Os dados fazem parte da Pesquisa Nacional de Saneamento Básico 2008, realizada pelo IBGE, que compilou os números no Atlas do Saneamento 2011, lançado nesta quarta-feira.

Por municípios

Considerando o número de municípios no Brasil, 2.495 não possuem nenhum tipo de rede coletora de esgoto, quase 45% do total (5.564). Na maior parte destes, a população é menor que 50 mil habitantes.

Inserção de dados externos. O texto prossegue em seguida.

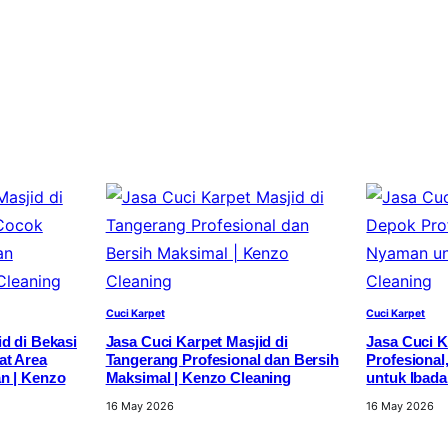
Cuci Karpet
Cuci Karpet
d di Bekasi
Jasa Cuci Karpet Masjid di
Jasa Cuci K
at Area
Tangerang Profesional dan Bersih
Profesional
n | Kenzo
Maksimal | Kenzo Cleaning
untuk Ibada
16 May 2026
16 May 2026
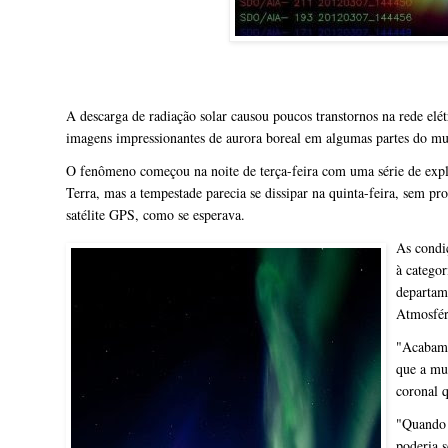
A descarga de radiação solar causou poucos transtornos na rede elé
imagens impressionantes de aurora boreal em algumas partes do m
O fenômeno começou na noite de terça-feira com uma série de explo
Terra, mas a tempestade parecia se dissipar na quinta-feira, sem p
satélite GPS, como se esperava.
As condi
à categor
departam
Atmosfér
"Acabamo
que a mu
coronal q
"Quando 
poderia s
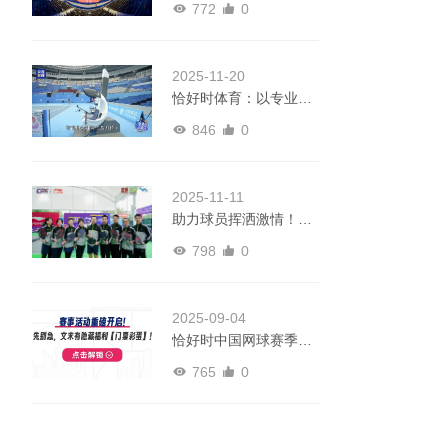
772
0
运”乒乓盛宴
2025-11-20
恰好时体育：以专业网
球器材护航十五运，铸
846
0
就赛事品质标杆
2025-11-11
助力球员挥洒激情！恰
好时新品匹克球拍亮相
798
0
中国匹克球巡回赛
2025-09-04
恰好时中国网球赛季活
动重磅开启！速来领门
765
0
票福利！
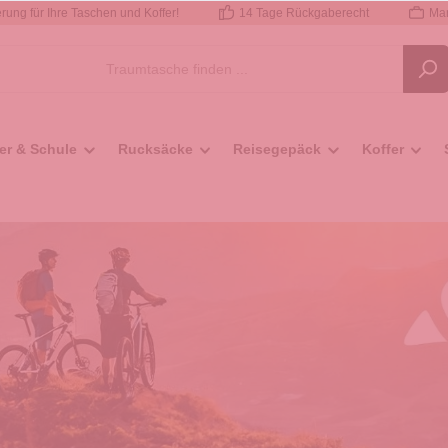
rung für Ihre Taschen und Koffer!
14 Tage Rückgaberecht
Mar
er & Schule
Rucksäcke
Reisegepäck
Koffer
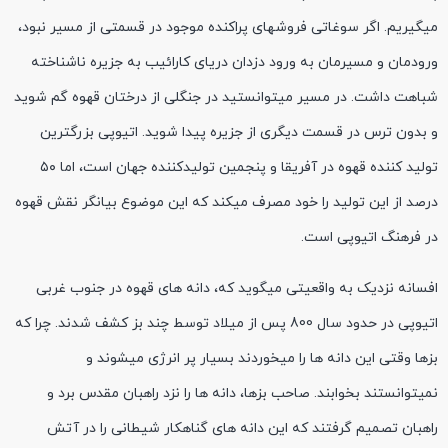
میگیریم. اگر سوغاتی فروشهای پراکنده موجود در قسمتی از مسیر نبود،
ورودمان و مسیرمان به ورود دزدان دریای کارائیب به جزیره ناشناخته
شباهت داشت. در مسیر میتوانستید در جنگلی از درختان قهوه گم شوید
و بدون ترس در قسمت دیگری از جزیره پیدا شوید. اتیوپی بزرگترین
تولید کننده قهوه در آفریقا و پنجمین تولیدکننده جهان است، اما ۵۰
درصد از این تولید را خود مصرف میکند که این موضوع بیانگر نقش قهوه
در فرهنگ اتیوپی است.
افسانه نزدیک به واقعیتی میگوید که، دانه های قهوه در جنوب غربی
اتیوپی در حدود سال 800 پس از میلاد توسط چند بز کشف شدند. چرا که
بزها وقتی این دانه ها را میخوردند بسیار پر انرژی میشوند و
نمیتوانستند بخوابند. صاحب بزها، دانه ها را نزد راهبان مقدس برد و
راهبان تصمیم گرفتند که این دانه های گناهکار شیطانی را در آتش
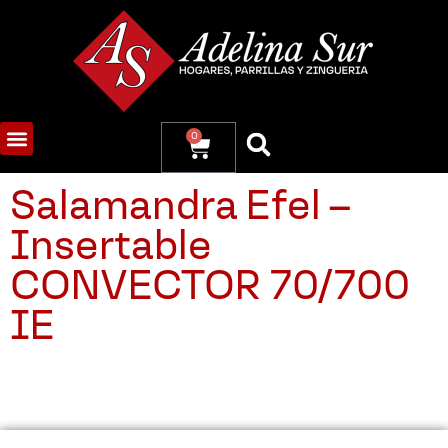
0
Salamandra Efel –
Insertable
CONVECTOR 70/700
IE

23% dos municípios sofrem racionamento de água

Segundo a pesquisa do IBGE, 23% dos municípios brasileiros têm problemas de racionamento de água em algum período do ano
Segundo o IBGE, mesmo as cidades que possuem tratamento de esgoto não conseguem oferecê-lo a toda a população. “É verdade que pela metodologia usada basta ao município ter uma rede de esgoto instalada para que se considere que ele tem coleta de esgoto. Isso não diz sobre a abrangência da rede instalada. Há dados, como a proporção de distritos com rede, que acabam demonstrando a desigualdade intramunicipal. Mas a importância aqui é revelar quantos municípios já tem uma rede e, portanto, capacidade de vê-las expandida”, afirma Ivete Oliveira, técnica do IBGE.
A região Sul, segundo maior PIB do país, possui apenas 39,7% das cidades com alguma estrutura para coleta por rede de esgoto. No Sudeste, esse índice chega a 95%, contra 45,6% no Nordeste, 28,3% no Centro-Oeste e 13,3% no Norte.

Tratamento de esgoto

Segundo o Atlas do IBGE, só 29% dos municípios brasileiros têm algum sistema de tratamento de esgoto instalado.
A Região Sudeste tem, em média, 48% de municípios que oferecem tratamento –o Estado de São Paulo registra 78%. No Nordeste, as disparidades são grandes: enquanto o Ceará tem 49% de cidades nesta situação e Pernambuco, 28%, o Piauí tem apenas 2% e o Maranhão, 1%.
Mesmo o Norte, que tem o pior desempenho regional (só 8% dos municípios têm tratamento do esgoto), tem seus Estados com melhor desempenho do que os dois últimos nordestinos. O Acre tem o melhor desempenho na região, com 18% dos municípios fazendo tratamento do esgoto –já o Pará e Rondônia tem 4% cada.
No Sul, o Paraná tem o melhor desempenho: são 41% contra 16% de Santa Cantarina e 15% do Rio Grande do Sul. No Centro-Oeste, Mato Grosso do Sul tem 44% das suas cidades com oferta de tratamento, Mato Grosso, 16% e Goiás, 24%.
Junto com resíduos agrotóxicos e destinação inadequada do lixo, o não tratamento do esgoto sanitário responde por 72% das incidências de poluição e contaminação das águas de mananciais, 60% dos poços rasos e 54% dos poços profundos.
Ainda segundo a pesquisa, 30,5% dos municípios lançam o esgoto não tratado em rios, lagos ou lagoas e utilizam as águas destes mesmos escoadouros para outros fins. Entre os municípios nesta situação, 23% usam esta água para a irrigação e 16% para o abastecimento –o que encarece o tratamento da água para esse último fim, pois há mais custo em recuperar sua qualidade.